Our 4-year-old grandson Atticus and I are in the full heat of fierce combat.
He’s about to come to full giggle while locked in a vice grip from which I tell him he can never escape – and in which his ribs are ripe for the tickling, not that I’d do such a thing.
At such a crucial juncture in the struggle, I could say – and maybe for the sake of his language development, should say — “I’ve got you.”
Because, that doesn’t get it, whereas “I dot you!” does.
That’s in part because it gives him the chance to shoot back with “No, I dot YOU,” which, because he can pronounce a hard g fairly well, shows that he’s into the game.
His response then affords me the opportunity to invoke full grandparental authority and, with all the dignity of a 215-pound man fighting a preschooler shorter and not much stockier than a yardstick, rise up and, say “I dot you dooder than you dot me!”
If I’ve ingested too much caffeine, that can stretch into: “Ya know what? I dot you dooder than you’re ever donna det me! And dat’s dat!”
In “Drandpa’s Drammar,” the system of communication I’m describing to you, that kind of outburst is called a soliloquy.
Like other forms of communications, Drandpa’s Drammar can and must adjust to change.
The arrival three months ago of Atticus’ younger brother, Finnegan, represented such a change. As regular readers of this column know, one of the changes has been the addition of the term “Yidda Guy” to the lexicon or, as we call it, yexicon.
For the moment, wrestling with Yidda Guy as I do with Atticus is contra-indicated. For one, he’s in what pediatricians call the Bobble Head phase of development. Secondly, even without the insertion of a quarter, any excess jostling can lead him to pre-treat my shirt for laundering with a liberal coating of the contents of the most recently ingested bottle.
In short, for Yidda Guy, the b in burp is sometimes silent.
What’s freakiest about the process is his ability to spew forth without any trace of emotion, often silently, while looking me straight in the eye. I sometimes think, zombies dot nothing on Yidda Guy, largely because, even while drenching me with partially digested lactose, he demonstrates the dexterity to wrap me around any one of his little fingers.

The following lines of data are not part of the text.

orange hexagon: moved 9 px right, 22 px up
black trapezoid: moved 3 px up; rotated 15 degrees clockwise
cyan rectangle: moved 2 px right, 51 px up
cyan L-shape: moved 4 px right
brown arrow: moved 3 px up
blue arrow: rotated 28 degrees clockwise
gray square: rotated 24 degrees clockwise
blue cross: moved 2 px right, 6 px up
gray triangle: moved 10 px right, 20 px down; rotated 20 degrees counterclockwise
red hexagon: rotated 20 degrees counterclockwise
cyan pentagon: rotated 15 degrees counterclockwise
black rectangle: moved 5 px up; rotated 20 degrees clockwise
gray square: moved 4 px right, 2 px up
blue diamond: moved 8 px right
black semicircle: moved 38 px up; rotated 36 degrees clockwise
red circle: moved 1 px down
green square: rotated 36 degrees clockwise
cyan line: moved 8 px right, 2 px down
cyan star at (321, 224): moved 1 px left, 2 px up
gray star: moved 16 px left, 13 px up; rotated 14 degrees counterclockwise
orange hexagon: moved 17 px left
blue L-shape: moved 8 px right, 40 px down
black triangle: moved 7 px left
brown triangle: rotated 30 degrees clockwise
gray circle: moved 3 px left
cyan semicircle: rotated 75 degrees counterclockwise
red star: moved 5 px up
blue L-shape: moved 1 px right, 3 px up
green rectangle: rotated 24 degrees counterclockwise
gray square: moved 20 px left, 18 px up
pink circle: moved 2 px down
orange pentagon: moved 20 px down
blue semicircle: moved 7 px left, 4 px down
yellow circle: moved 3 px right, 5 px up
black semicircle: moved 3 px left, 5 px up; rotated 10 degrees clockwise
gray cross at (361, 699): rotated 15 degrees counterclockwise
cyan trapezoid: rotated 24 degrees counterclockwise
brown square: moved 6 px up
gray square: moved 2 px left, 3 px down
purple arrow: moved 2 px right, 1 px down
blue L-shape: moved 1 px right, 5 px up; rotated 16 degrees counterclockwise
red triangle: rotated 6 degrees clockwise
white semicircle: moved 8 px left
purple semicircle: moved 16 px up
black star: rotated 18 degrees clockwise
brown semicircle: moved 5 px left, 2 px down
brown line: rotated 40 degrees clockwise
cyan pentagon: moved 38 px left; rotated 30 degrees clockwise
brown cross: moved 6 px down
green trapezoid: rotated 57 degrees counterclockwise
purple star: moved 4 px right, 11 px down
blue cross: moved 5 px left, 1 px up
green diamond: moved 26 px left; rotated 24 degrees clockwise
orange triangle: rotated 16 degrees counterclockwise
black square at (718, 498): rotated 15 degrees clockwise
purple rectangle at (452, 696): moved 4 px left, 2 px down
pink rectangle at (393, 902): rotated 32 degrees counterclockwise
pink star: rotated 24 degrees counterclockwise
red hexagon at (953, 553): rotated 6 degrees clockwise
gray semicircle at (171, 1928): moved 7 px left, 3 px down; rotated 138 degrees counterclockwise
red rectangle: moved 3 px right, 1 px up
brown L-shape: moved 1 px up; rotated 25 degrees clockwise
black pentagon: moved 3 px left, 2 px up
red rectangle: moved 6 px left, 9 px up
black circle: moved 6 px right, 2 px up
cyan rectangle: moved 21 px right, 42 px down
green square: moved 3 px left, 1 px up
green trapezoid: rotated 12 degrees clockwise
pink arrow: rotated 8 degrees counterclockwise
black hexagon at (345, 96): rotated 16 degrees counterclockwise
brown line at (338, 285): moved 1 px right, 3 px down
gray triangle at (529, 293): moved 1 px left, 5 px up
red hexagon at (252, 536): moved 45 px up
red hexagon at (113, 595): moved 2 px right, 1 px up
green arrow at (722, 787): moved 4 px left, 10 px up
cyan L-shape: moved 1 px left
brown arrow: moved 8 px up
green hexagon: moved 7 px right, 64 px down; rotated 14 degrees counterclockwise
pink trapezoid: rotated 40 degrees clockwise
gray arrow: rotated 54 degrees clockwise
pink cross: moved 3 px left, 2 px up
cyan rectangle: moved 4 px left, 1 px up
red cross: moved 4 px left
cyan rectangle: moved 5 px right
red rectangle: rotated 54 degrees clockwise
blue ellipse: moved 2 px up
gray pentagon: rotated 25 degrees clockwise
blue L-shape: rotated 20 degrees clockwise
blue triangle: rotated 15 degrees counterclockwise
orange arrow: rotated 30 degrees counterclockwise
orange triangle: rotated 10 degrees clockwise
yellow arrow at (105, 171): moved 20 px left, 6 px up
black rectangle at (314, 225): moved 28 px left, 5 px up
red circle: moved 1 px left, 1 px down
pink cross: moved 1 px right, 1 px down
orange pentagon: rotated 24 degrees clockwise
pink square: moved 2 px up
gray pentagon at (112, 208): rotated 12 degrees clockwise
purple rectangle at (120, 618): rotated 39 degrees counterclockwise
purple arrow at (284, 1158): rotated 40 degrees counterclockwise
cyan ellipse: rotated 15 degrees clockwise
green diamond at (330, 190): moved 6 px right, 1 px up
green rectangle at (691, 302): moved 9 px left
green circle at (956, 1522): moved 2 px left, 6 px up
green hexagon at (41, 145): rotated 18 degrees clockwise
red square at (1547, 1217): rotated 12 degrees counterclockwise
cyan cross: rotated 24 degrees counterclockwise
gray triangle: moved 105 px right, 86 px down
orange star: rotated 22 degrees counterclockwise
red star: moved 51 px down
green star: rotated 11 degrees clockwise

He’s had plenty of time to do recently in the course of the Yidda Guy World Tours that have become as important a part of my relationship with him as “I dot you” wrestling, which sound faintly like a martial arts form, is with Atticus.
The maiden Yidda Guy World Tour left port at a moment when I was trying to figure out how to distract him from the worries of his everyday life, which I reason he must have because of the old man wrinkles that appear on his forehead.
Of course, nothing can distract him when it’s time to lap up the aforementioned lactose. But at other times he can be de-wahhhed by walks around the house. I have slowly learned that he is more prone to happiness when he’s parallel to the ground with his back on my extended forearm.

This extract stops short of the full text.